O jovem escritor potiguar João Melo de Sousa se espelha em Quirino. Formado em música e leitor da poesia de Ferreira Gullar e Carlos Drummond de Andrade, ele verá pela terceira vez uma apresentação do paraibano. “Morro de rir com as histórias de Quirino. E a parte musical sempre é de muita qualidade, com instrumentistas que parecem personagens das narrativas que ele conta”.  Papel de Bodega se assemelha a obras anteriores, em que o esforço para igualar língua e literatura é frequente. O DVD Vizinhos de Grito, primeiro da carreira de Quirino, é resultado do um espetáculo que perpassa toda obra do autor. “Ele é uma das maiores fontes de inspiração que um escritor pode ter”, confessa João Melo.
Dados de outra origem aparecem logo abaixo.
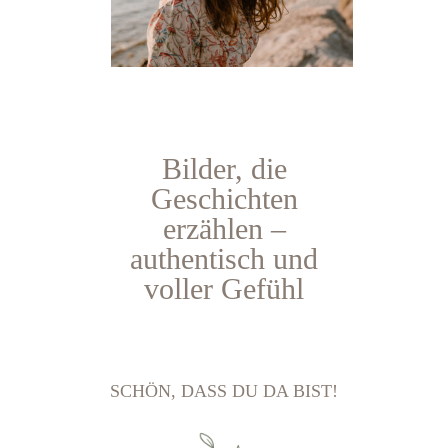
Bilder, die
Geschichten
erzählen –
authentisch und
voller Gefühl
SCHÖN, DASS DU DA BIST!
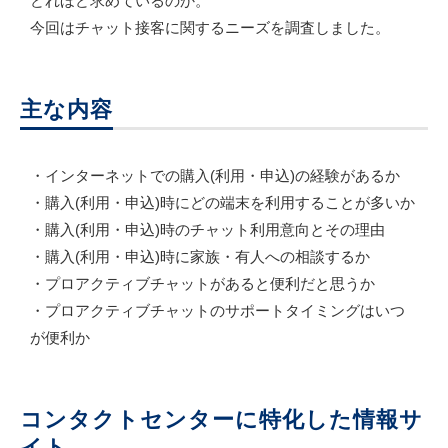
どれほど求めているのか。
今回はチャット接客に関するニーズを調査しました。
主な内容
・インターネットでの購入(利用・申込)の経験があるか
・購入(利用・申込)時にどの端末を利用することが多いか
・購入(利用・申込)時のチャット利用意向とその理由
・購入(利用・申込)時に家族・有人への相談するか
・プロアクティブチャットがあると便利だと思うか
・プロアクティブチャットのサポートタイミングはいつ
が便利か
コンタクトセンターに特化した情報サ
イト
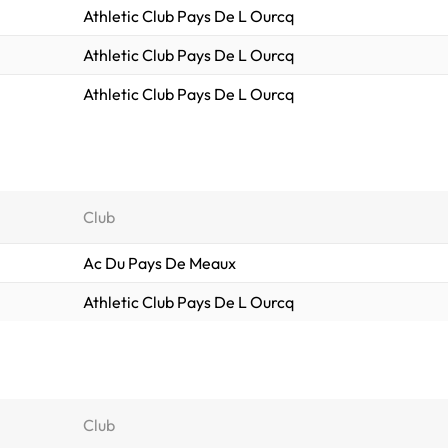
Athletic Club Pays De L Ourcq
Athletic Club Pays De L Ourcq
Athletic Club Pays De L Ourcq
Club
Ac Du Pays De Meaux
Athletic Club Pays De L Ourcq
Club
Formado em arquitetura e músico autodidata, Jessier Quirino se considera um mero domador de palavras, “[...] um abridor de veredas poéticas e musicais no bem sortido território das artes nordestinas e cuida de defender sua poesia a golpes de declamações, textos e canções”, como destaca o release oficial do evento. Poucos nomes têm o respeito e a admiração de colegas como ele, que se desdobra para conciliar os shows com o trabalho de arquiteto autônomo. “O que mais gosto de sua poesia musicada é a perfeita união entre letra, ritmo e arranjos. Ele consegue mostrar perfeitamente o cenário nordestino em suas composições”, diz João Melo.

Dança oriental
O show “Noites do Oriente – Diálogos Dança e Música”, com a bailarina Nuriel El Nur, alunas da Escola de Dança Tuareg e convidadas, acontece, neste domingo (15), no Teatro de Cultura Popular, às 19 horas. O espetáculo mostrará o trabalho desenvolvido na escola ao longo deste ano de 2013, e comemorará o talento de uma das bailarinas da casa Agatha El Nur (foto). Ela, que é estudante de Educação Física, acabou de conquistar o Padrão de Qualidade da casa de chá egípcia Khan El Khalili (SP).

Livro
Já nas livrarias o trabalho do músico e naturalista Bernie Krause, A Grande Orquestra da Natureza (Zahar Editora). Ele é um dos maiores especialistas do mundo em sons naturais, que passou a vida viajando e gravando o coro de vozes da natureza, além de ser músico e técnico de estúdio que integrou a equipe dos Rolling Stones, Bob Dylan, Stevie Wonder e George Harrison. Krause também figurou em produções hollywoodianas, em filmes como O Bebê de Rosemary e Apocalipse Now (quer mais?). Aqui ele compartilha descobertas fascinantes sobre a importância do ambiente auditivo para a sobrevivência animal e os efeitos nocivos do ruído sobre o delicado equilíbrio entre presa e predador nos últimos lugares selvagens onde paisagens sonoras permanecem praticamente inalteradas.

Musa dinamarquesa
Mesmo com a derrota para a seleção brasileira no Mundial que acontece na Sérvia (o Brasil terminou a primeira fase invicto, líder do grupo, e agora enfrenta a Holanda pelas Oitavas de Final), as dinamarquesas, tricampeãs olímpicas de handebol, fazem sucesso no torneio. Lideradas pela central Kristina Kristiansen (foto), a beleza das escandinavas chamam a atenção da torcida e da imprensa, que não cansa de retratá-las. Aos 24 anos, com 1,63m e 54kg, ela tem tatuagens e prega um estilo de vida alternativo para manter a compleição física em dia.